Avrupa Birliği sürecinde, Türkiyenin tasfiyesine karar verilmiştir. Batılıların uzun yıllardan beri uyguladıkları strateji sonucu, Türkiye Cumhuriyeti Devletinin parçalanması için son noktaya gelinmiştir. 1. Dünya savaşı ve sonrasındaki Sevr antlaşması ile sona yaklaşan ülkemiz, maalesef yeni bir Sevrle, hatta ondan da ağır şartlarla karşı karşıyadır.
ABnin ilerleme raporuna yansıyan müzakere maddeleri incelendiği zaman ortaya çıkan tablo, hiç de milletimizin menfaatine değildir. Bu raporda AB tutum ve davranışlarında hiçbir zaman kendini bize karşı bağlamamakta, hatta savaş kazanmış bir taraf edasıyla, müzakerelerin ucunu açık bırakarak, diğer aday ülkelere uygulamadığı yaptırımları şart koşmaktadır. Verilen genel mesaj Türkiyenin tasfiye edileceği ve Türkiyenin üye olarak alınmayacağıdır. Hele istenen bu kadar tavize rağmen ABnin temel vasıflarından serbest dolaşım hakkının Türk işçilere verilmemesi Türklere bakış açısını da göstermektedir.
Sevr ve Lozanda batının ortaya koyduğu duruş aynısıyla devam etmektedir. Sürecin batının bir stratejisi olduğunu ve adım adım hedefine nasıl yaklaştığını daha iyi görmek açısından Lozan anlaşmasında Türk heyeti üyesi olan Dr. Rıza Nurun tespitlerini hatırlamak gerekir. Dr. Rıza Nur, "Frenkler bizde ekalliyet (azınlık) diye üç nevi biliyorlar, ırkça ekalliyet, dilce ekalliyet, dince ekalliyet. Bu bizim için gayet vahim bir şey, büyük bir tehlike.

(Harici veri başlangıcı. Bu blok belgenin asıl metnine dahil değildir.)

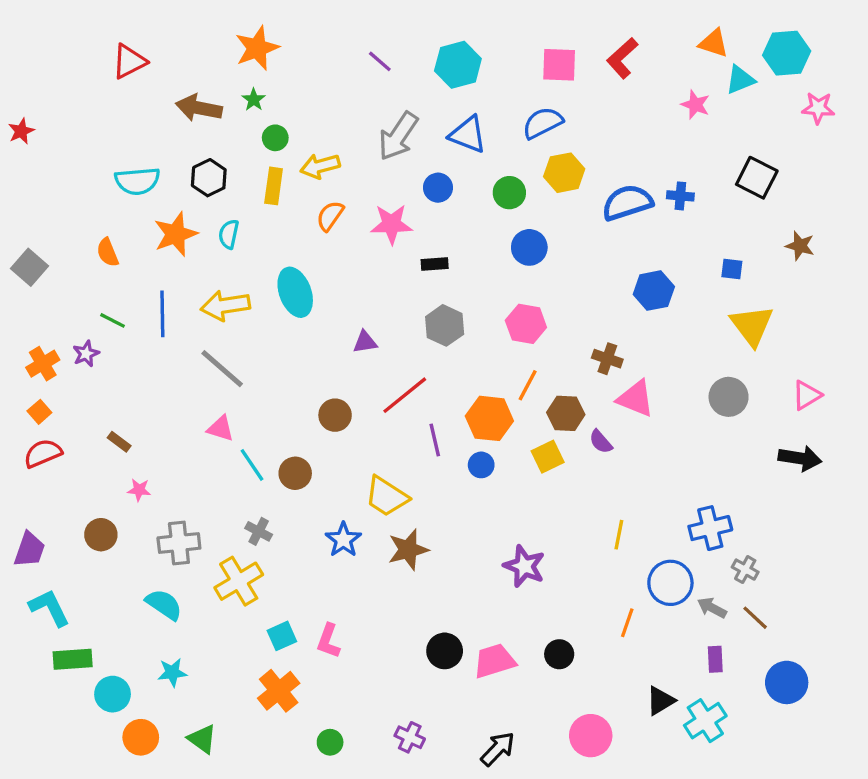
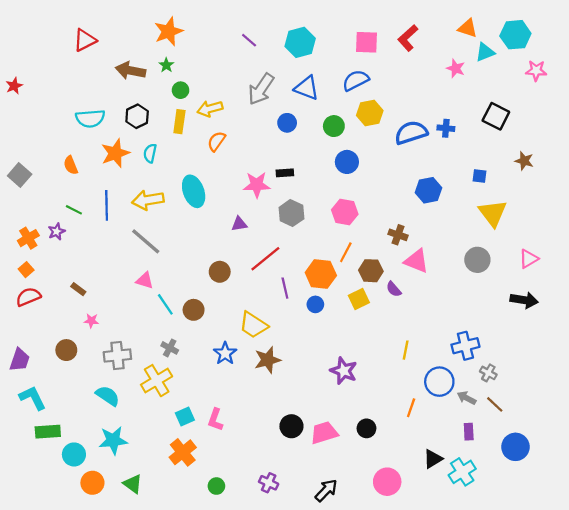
pink star: (391, 224) -> (257, 185), moved
cyan star: (172, 672) -> (113, 440), size x1.5

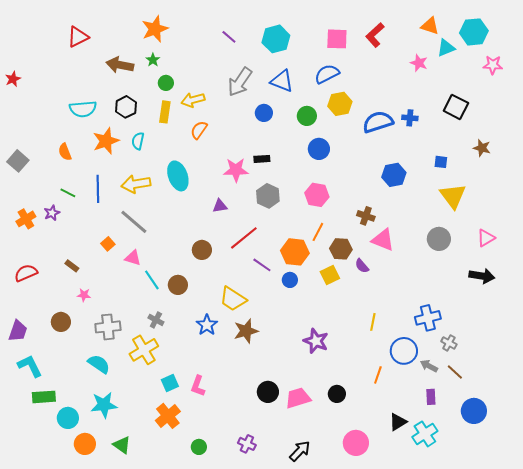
orange square: (26, 270) -> (108, 244), moved
purple line: (285, 288) -> (262, 265), turned -42

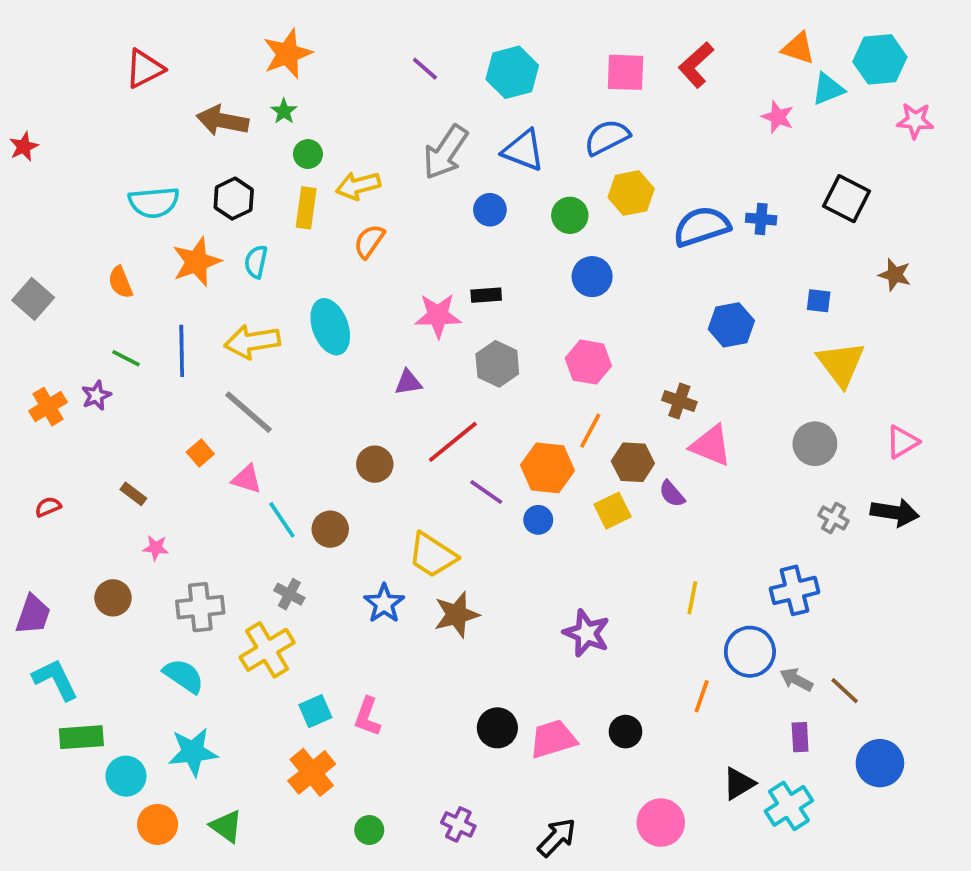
red semicircle: (26, 273) -> (48, 507), size x0.6
gray cross: (449, 343) -> (833, 518), moved

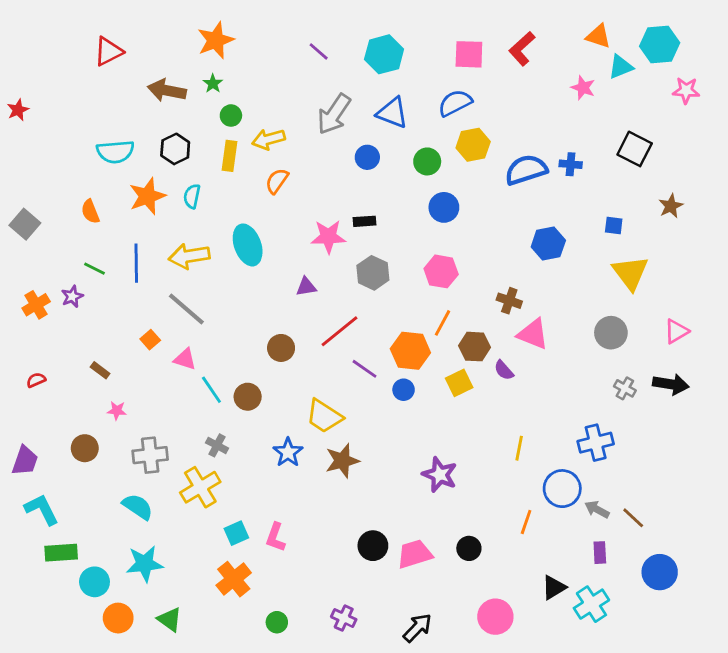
brown star: (895, 275) -> (671, 206), turned 30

Aleyhimize olunca şu adamlar ne derin ve ne iyi düşünüyorlar. Irk tabiri ile Çerkez, Abaza, Boşnak, Kürt'ü Rum ve Ermeni'nin yanına koyacaklar. Dil tabiri ile Müslüman olup başka dil konuşanları da ekalliyet yapacaklar. Din tabiri ile halis Türk olan 2 milyon Alevi'yi de ekalliyet yapacaklar. Yani bizi hallaç pamuğu gibi dağıtıp atacaklar. Bu taksimi işittiğim vakit tüylerim ürperdi. Ecnebi devletler bizim ciğerimize pençe atıyorlar. Biraz daha gayret ederlerse Türkiye'deki karıncaları da ekalliyet yapacaklar" demektedir.

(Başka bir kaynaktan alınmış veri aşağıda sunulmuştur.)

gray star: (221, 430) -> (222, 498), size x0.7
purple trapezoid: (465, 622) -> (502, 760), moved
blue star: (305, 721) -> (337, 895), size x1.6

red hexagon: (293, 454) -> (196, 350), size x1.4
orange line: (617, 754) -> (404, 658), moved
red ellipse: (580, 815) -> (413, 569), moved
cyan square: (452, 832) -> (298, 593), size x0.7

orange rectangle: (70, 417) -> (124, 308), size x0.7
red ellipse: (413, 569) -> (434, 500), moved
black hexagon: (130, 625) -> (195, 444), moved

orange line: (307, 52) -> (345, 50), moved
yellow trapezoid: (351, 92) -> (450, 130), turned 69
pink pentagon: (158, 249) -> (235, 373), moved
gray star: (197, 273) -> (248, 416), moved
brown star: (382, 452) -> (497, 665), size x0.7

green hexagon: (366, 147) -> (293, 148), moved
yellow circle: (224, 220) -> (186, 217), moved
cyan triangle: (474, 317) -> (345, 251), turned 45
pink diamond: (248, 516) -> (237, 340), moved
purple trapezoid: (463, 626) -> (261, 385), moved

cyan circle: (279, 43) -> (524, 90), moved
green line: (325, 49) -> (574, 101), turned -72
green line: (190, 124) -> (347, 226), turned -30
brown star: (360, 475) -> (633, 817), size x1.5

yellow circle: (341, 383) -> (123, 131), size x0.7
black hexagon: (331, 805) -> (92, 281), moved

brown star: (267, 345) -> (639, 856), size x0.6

Bu tespitler, ABnin ilerleme raporuyla birebir örtüşüyor. Bir farkla, dün durumun ciddiyeti karşısında Türk heyetindekilerin tüyleri diken diken olurken, bugün Türk tarafı adına hareket edenler gelişmelere alkış tutuyorlar. İşte gariplik tam da bu noktada.

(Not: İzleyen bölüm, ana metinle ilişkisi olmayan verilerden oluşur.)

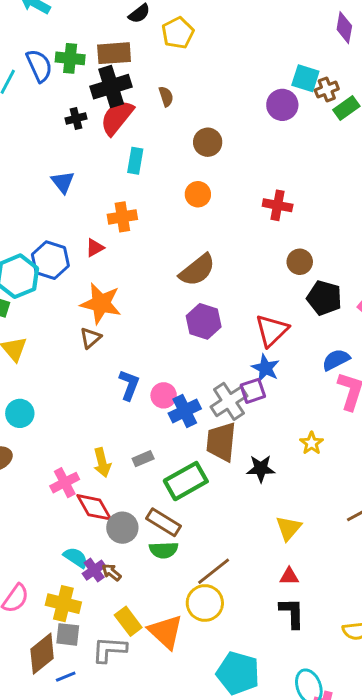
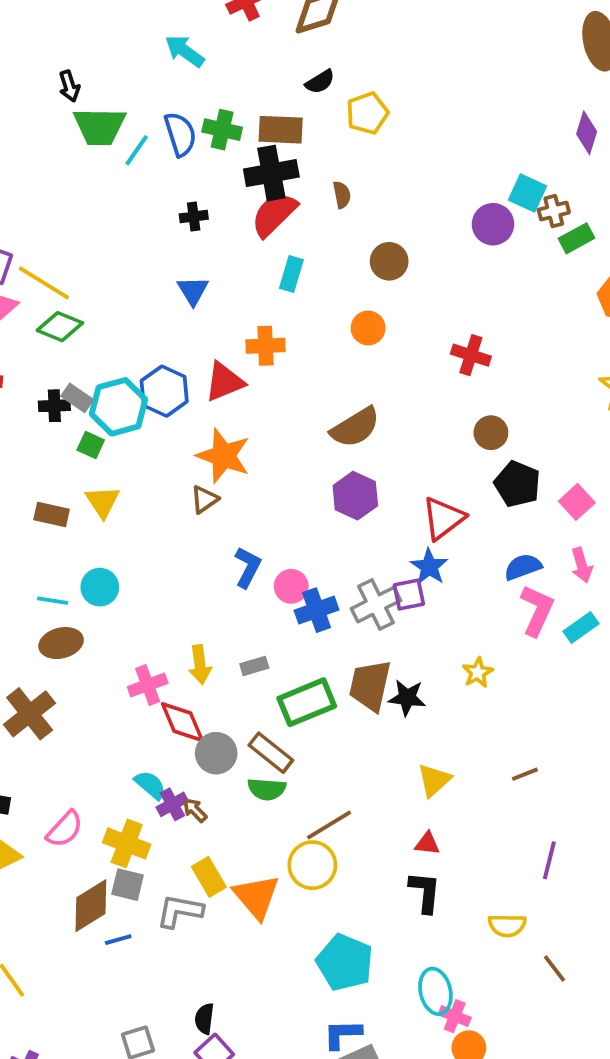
black cross: (76, 118) -> (194, 217), moved
red triangle: (95, 248) -> (224, 382), size x1.6
brown trapezoid: (221, 442) -> (370, 686), moved

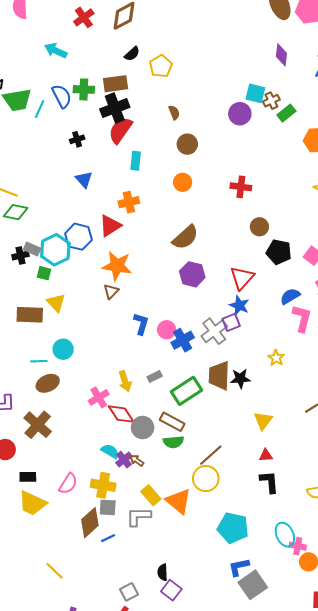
brown semicircle: (342, 195) -> (174, 113), moved
brown rectangle: (52, 515) -> (30, 315), size x1.4

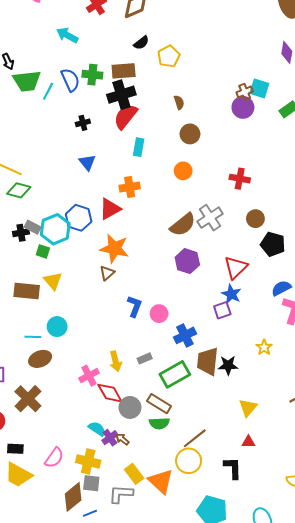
brown cross: (271, 101) -> (245, 92), moved
gray cross: (214, 331) -> (210, 218), moved
blue cross: (183, 340) -> (185, 335), moved
black L-shape: (269, 482) -> (233, 468), moved

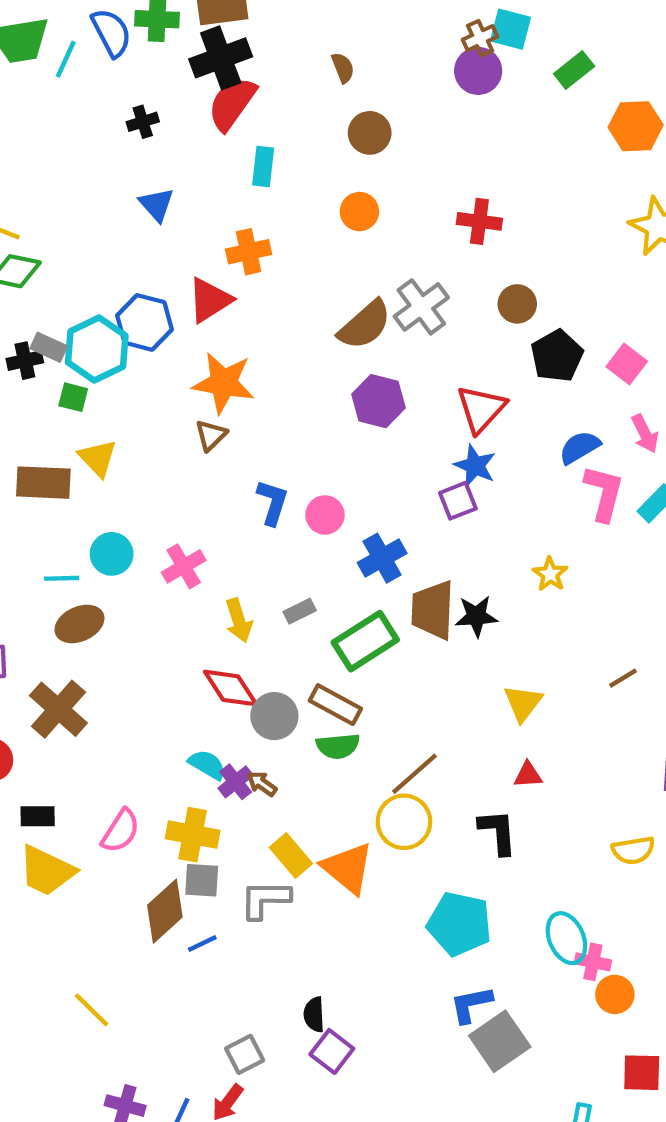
black pentagon: (273, 244) -> (557, 356), turned 30
pink cross: (89, 376) -> (184, 566), moved

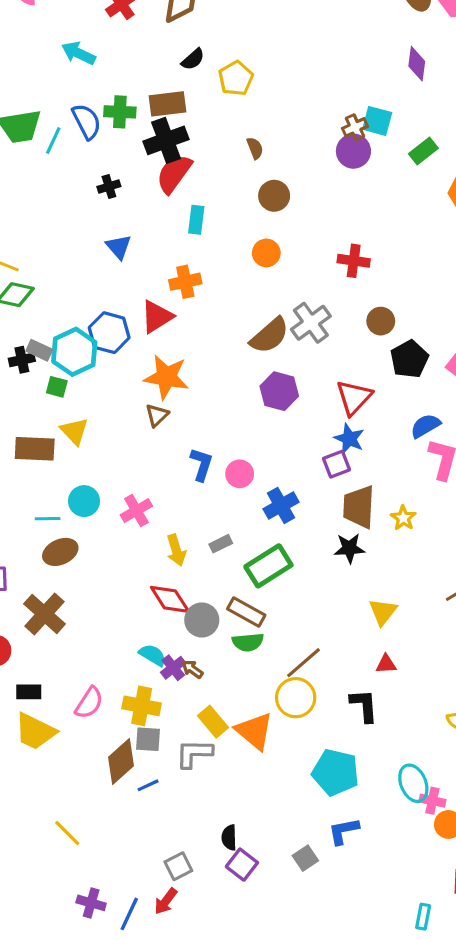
brown trapezoid: (433, 610) -> (359, 507), moved
gray square: (500, 1041) -> (305, 858), moved, size x0.6

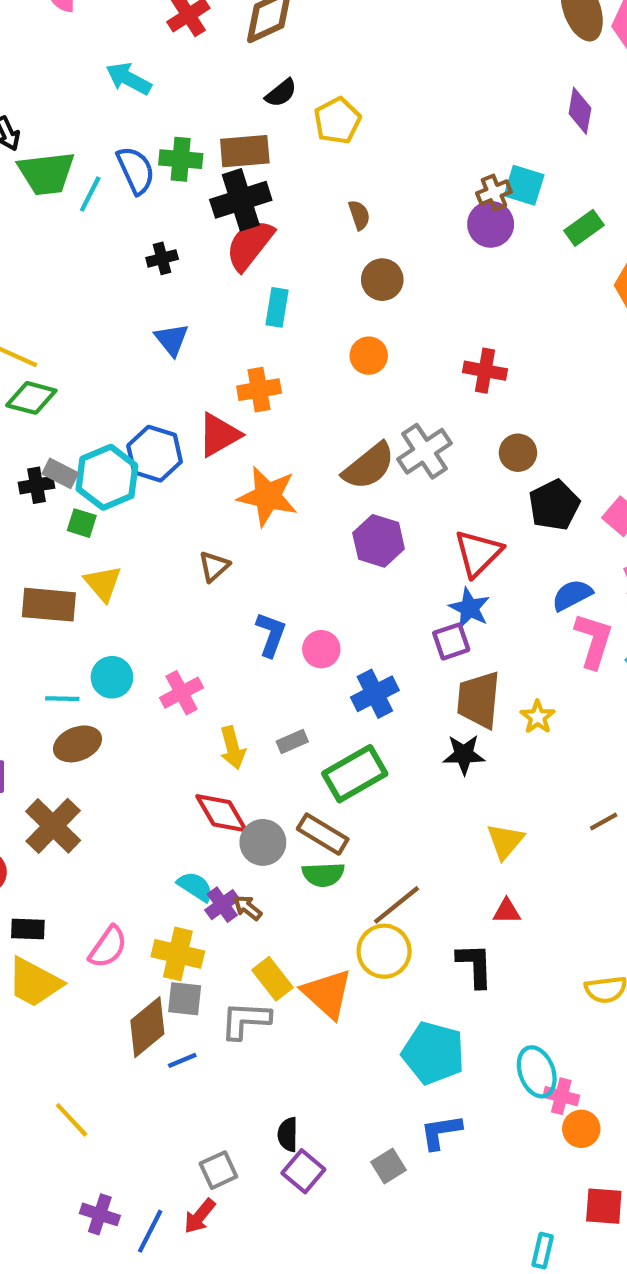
orange star: (166, 377) -> (268, 496), moved

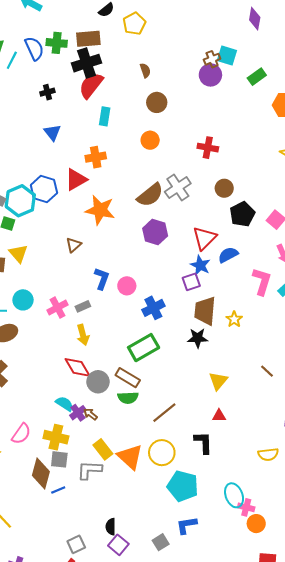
blue semicircle: (572, 595) -> (228, 255), moved
gray rectangle: (292, 742) -> (83, 306), moved
brown line: (604, 822) -> (267, 371), turned 72
yellow circle: (384, 951) -> (162, 453), moved
brown diamond: (147, 1027) -> (41, 473), turned -36

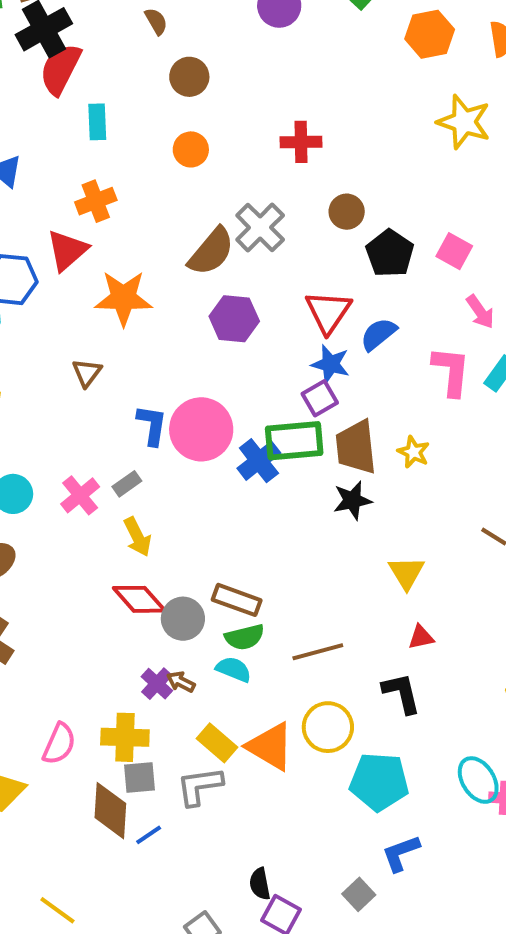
pink circle: (127, 286) -> (201, 429), size x1.8
green rectangle: (144, 348) -> (294, 441), moved, turned 36
cyan semicircle: (65, 404) -> (234, 669), moved
brown line: (164, 413) -> (318, 652), turned 35

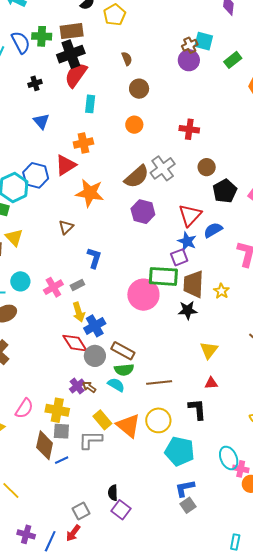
pink circle: (201, 429) -> (143, 295), moved
blue cross: (259, 461) -> (95, 326), moved
gray square: (359, 894) -> (188, 505), moved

Raporda Kürtlerin de dahil olduğu başka vatandaşlarımız azınlık sayılıyor; Alevilik İslamın dışında farklı bir oluş olarak gösteriliyor; azınlıklara hak üstüne hak isteniyor; ülkenin bölünmesinin hukuki alt yapısını sağlayacak Kamu Reformu yasasını veto ettiği için Sezer eleştiriliyor
Raporun özü ülkemizin dil, din ve ırk temelinde paramparça edilmek istendiğidir. Yüzyıllardan beri bizi bir arada tutan dini birliğimiz ABnin istediği şartlarla parçalanmakta böylece milli bütünlüğümüz de elimizden alınmaktadır.
ABnin bu talepleri karşısında ortaya konan tavır çok önemlidir. Bu tavır aynı zamanda kişinin kimliğini de ele verecektir. AKP iktidarı ve mütareke basını üç maymunu oynamaktadır. Ülkeyi tasfiye ettiklerini görmüyorlar,
duymuyorlar ve konuşmuyorlar! Oysa, bağımsızlık penceresinden baktığımızda kendini Türk milleti kabul eden herkesin tüylerinin diken diken olması gerekmektedir. Bu sürece çanak tutanların tez zamanda kendilerine gelmeleri gerekmektedir. Aksi halde devletimizi ve milletimizi kaybetmek an meselesi olacaktır.
3 Kasım Genel seçimlerinde, siyasi bir feraset ve öngörü ile Türkiye, yeni bir seçimi, bir daha görmeyebilir tespitiyle ülkemizin ne kadar vahim bir süreçten geçtiğini gösteren Prof. Dr Haydar Baş beye ülke olarak ne kadar da muhtacız.